- [Task instructions] Extract all of the data and reproduce it precisely.

(Collected data entries)
▼
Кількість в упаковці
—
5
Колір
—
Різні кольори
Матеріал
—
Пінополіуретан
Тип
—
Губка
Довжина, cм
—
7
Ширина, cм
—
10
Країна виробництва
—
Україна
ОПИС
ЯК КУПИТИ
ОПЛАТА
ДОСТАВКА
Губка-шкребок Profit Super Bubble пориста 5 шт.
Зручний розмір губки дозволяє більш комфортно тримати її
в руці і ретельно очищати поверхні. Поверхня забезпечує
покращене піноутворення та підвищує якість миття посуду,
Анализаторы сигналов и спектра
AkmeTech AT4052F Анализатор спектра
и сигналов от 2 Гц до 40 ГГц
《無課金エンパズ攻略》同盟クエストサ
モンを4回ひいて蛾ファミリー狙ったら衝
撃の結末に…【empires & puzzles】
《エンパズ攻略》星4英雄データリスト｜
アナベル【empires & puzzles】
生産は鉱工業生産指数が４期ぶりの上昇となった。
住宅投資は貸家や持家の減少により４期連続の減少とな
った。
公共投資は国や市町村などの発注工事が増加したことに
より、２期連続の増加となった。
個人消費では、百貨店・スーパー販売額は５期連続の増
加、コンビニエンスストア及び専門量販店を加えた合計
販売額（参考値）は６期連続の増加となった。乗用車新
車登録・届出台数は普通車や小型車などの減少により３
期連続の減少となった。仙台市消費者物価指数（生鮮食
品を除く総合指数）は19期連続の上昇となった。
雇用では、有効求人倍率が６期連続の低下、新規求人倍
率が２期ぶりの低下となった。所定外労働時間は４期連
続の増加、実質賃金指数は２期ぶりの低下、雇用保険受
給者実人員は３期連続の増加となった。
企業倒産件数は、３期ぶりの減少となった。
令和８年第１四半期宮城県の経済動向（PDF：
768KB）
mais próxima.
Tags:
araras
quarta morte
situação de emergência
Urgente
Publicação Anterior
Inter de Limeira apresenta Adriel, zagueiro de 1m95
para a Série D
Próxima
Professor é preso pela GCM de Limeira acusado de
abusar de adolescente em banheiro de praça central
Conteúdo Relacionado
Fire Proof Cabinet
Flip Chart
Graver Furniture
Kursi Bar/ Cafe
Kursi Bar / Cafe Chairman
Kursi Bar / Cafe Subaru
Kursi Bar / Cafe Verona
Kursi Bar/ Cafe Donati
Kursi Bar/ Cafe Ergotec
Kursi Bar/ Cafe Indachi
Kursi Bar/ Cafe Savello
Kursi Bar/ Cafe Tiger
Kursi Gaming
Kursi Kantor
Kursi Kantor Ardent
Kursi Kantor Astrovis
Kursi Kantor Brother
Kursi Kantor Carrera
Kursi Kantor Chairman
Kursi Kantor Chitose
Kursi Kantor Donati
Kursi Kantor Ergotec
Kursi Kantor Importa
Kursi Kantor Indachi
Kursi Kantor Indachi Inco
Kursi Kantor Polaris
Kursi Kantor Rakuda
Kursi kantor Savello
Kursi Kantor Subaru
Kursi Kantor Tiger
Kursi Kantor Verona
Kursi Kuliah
▲
- [Expected answer]
Кількість в упаковці
—
5
Колір
—
Різні кольори
Матеріал
—
Пінополіуретан
Тип
—
Губка
Довжина, cм
—
7
Ширина, cм
—
10
Країна виробництва
—
Україна
ОПИС
ЯК КУПИТИ
ОПЛАТА
ДОСТАВКА
Губка-шкребок Profit Super Bubble пориста 5 шт.
Зручний розмір губки дозволяє більш комфортно тримати її
в руці і ретельно очищати поверхні. Поверхня забезпечує
покращене піноутворення та підвищує якість миття посуду,
Анализаторы сигналов и спектра
AkmeTech AT4052F Анализатор спектра
и сигналов от 2 Гц до 40 ГГц
《無課金エンパズ攻略》同盟クエストサ
モンを4回ひいて蛾ファミリー狙ったら衝
撃の結末に…【empires & puzzles】
《エンパズ攻略》星4英雄データリスト｜
アナベル【empires & puzzles】
生産は鉱工業生産指数が４期ぶりの上昇となった。
住宅投資は貸家や持家の減少により４期連続の減少とな
った。
公共投資は国や市町村などの発注工事が増加したことに
より、２期連続の増加となった。
個人消費では、百貨店・スーパー販売額は５期連続の増
加、コンビニエンスストア及び専門量販店を加えた合計
販売額（参考値）は６期連続の増加となった。乗用車新
車登録・届出台数は普通車や小型車などの減少により３
期連続の減少となった。仙台市消費者物価指数（生鮮食
品を除く総合指数）は19期連続の上昇となった。
雇用では、有効求人倍率が６期連続の低下、新規求人倍
率が２期ぶりの低下となった。所定外労働時間は４期連
続の増加、実質賃金指数は２期ぶりの低下、雇用保険受
給者実人員は３期連続の増加となった。
企業倒産件数は、３期ぶりの減少となった。
令和８年第１四半期宮城県の経済動向（PDF：
768KB）
mais próxima.
Tags:
araras
quarta morte
situação de emergência
Urgente
Publicação Anterior
Inter de Limeira apresenta Adriel, zagueiro de 1m95
para a Série D
Próxima
Professor é preso pela GCM de Limeira acusado de
abusar de adolescente em banheiro de praça central
Conteúdo Relacionado
Fire Proof Cabinet
Flip Chart
Graver Furniture
Kursi Bar/ Cafe
Kursi Bar / Cafe Chairman
Kursi Bar / Cafe Subaru
Kursi Bar / Cafe Verona
Kursi Bar/ Cafe Donati
Kursi Bar/ Cafe Ergotec
Kursi Bar/ Cafe Indachi
Kursi Bar/ Cafe Savello
Kursi Bar/ Cafe Tiger
Kursi Gaming
Kursi Kantor
Kursi Kantor Ardent
Kursi Kantor Astrovis
Kursi Kantor Brother
Kursi Kantor Carrera
Kursi Kantor Chairman
Kursi Kantor Chitose
Kursi Kantor Donati
Kursi Kantor Ergotec
Kursi Kantor Importa
Kursi Kantor Indachi
Kursi Kantor Indachi Inco
Kursi Kantor Polaris
Kursi Kantor Rakuda
Kursi kantor Savello
Kursi Kantor Subaru
Kursi Kantor Tiger
Kursi Kantor Verona
Kursi Kuliah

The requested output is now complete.